Original injunction correctly granted, but harm has already occurred
The Supreme Court has agreed to hear argument this week on whether the “celebrity threesome” injunction should be lifted. Ruling in PJS v News Group (celebrity injunction) [2016] EWCA Civ 393 this week, Lord Justice Jackson, Lady Justice King and Lord Justice Simon extended the ban on publication by two days to allow the celebrity’s lawyers, Carter-Ruck, time to lodge an application to the Supreme Court.
The injunction was granted to stop the Sun on Sunday publishing a story about a “three-way sexual encounter” between the claimant, PJS, who is married with two children, and two others, AB and CD. The story has been published online, overseas and in Scotland and Ireland.
Jackson LJ said the starting point for the court was that the original injunction was correctly granted. However, he set out seven reasons why PJS was unlikely to obtain a permanent injunction, including that knowledge of the story was now so widespread that “confidentiality has probably been lost”; much of the harm the injunction was intended to prevent had already occurred; whether or not an injunction was granted, it was “inevitable that the two children will in due course learn about these matters”; and the court “should not make orders which are ineffective”.
Amber Melville-Brown, head of Withers’ media & reputation team, says: “Now we can all lawfully revel in the ins and outs of the private sexual life of a celebrity and his partner, while they must endure having their private lives firmly on parade.
“But in fact, we can’t, because reporting restrictions remain while the case goes even higher up the court echelons, on appeal.
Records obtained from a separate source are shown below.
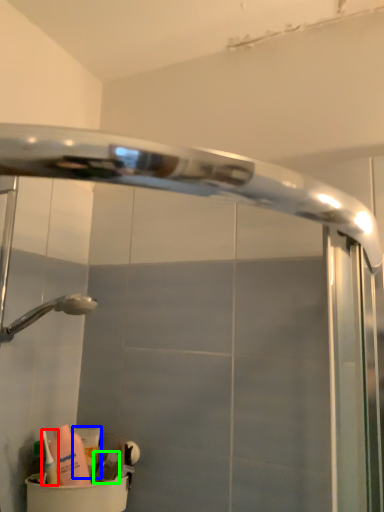 Question: Which is nearer to the cleaning product (highlighted by a red box)? cleaning product (highlighted by a blue box) or toiletry (highlighted by a green box).

Choices:
 (A) cleaning product
 (B) toiletry

Answer: (A) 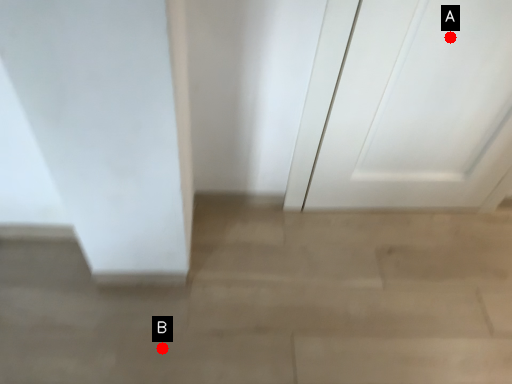 Question: Two points are circled on the image, labeled by A and B beside each circle. Which of the following is the closest to the observer?

Choices:
 (A) A is closer
 (B) B is closer

Answer: (A) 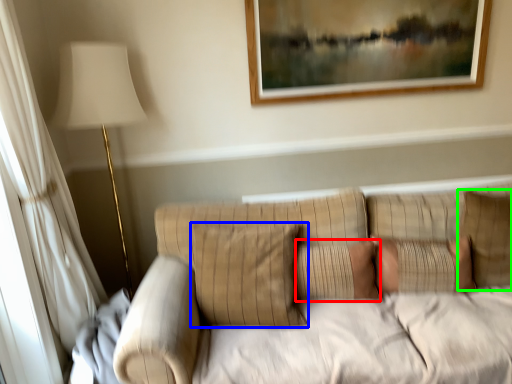 Question: Estimate the real-world distances between objects in this image. Which object is closer to pillow (highlighted by a red box), pillow (highlighted by a blue box) or pillow (highlighted by a green box)?

Choices:
 (A) pillow
 (B) pillow

Answer: (A) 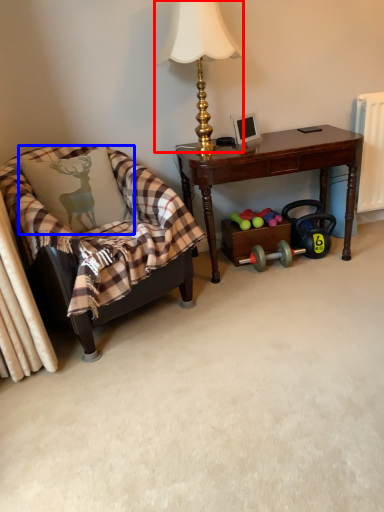 Question: Which of the following is the closest to the observer, lamp (highlighted by a red box) or pillow (highlighted by a blue box)?

Choices:
 (A) lamp
 (B) pillow

Answer: (A) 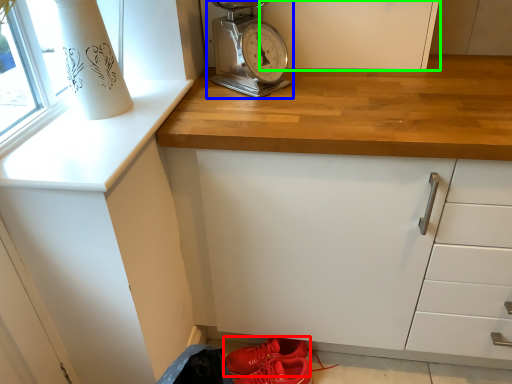 Question: Considering the real-world distances, which object is closest to footwear (highlighted by a red box)? home appliance (highlighted by a blue box) or cabinetry (highlighted by a green box).

Choices:
 (A) home appliance
 (B) cabinetry

Answer: (A) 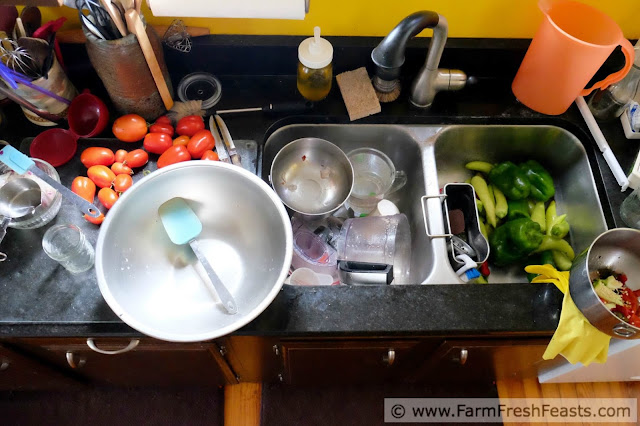 This screenshot has width=640, height=426. What are the coordinates of `food processor bowl` in the screenshot? It's located at (358, 246). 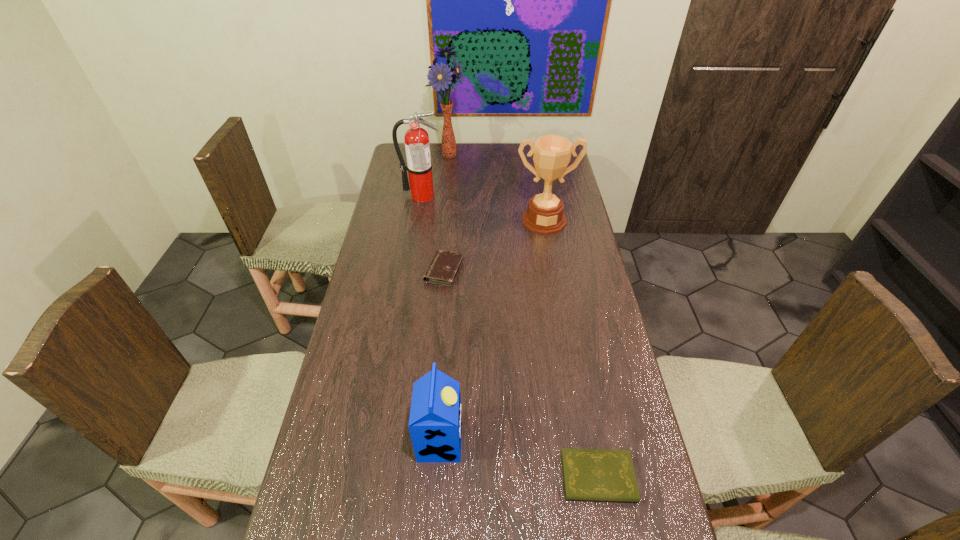 The width and height of the screenshot is (960, 540). In order to click on the tallest object in this screenshot , I will do tap(440, 76).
“If this case is about a threesome, it is about: first, how to deal with porous national borders vis a vis internet publications; second, the impact of a potentially fatal blow on a major protection for the people versus the press; and finally, the extent to which our courts can operate when the public on social media and elements of the press disrespect the letter and the spirit of the law and, via their publications, effectively tell our judiciary that they don’t give a fig about their considered decisions, under the guise of free speech.”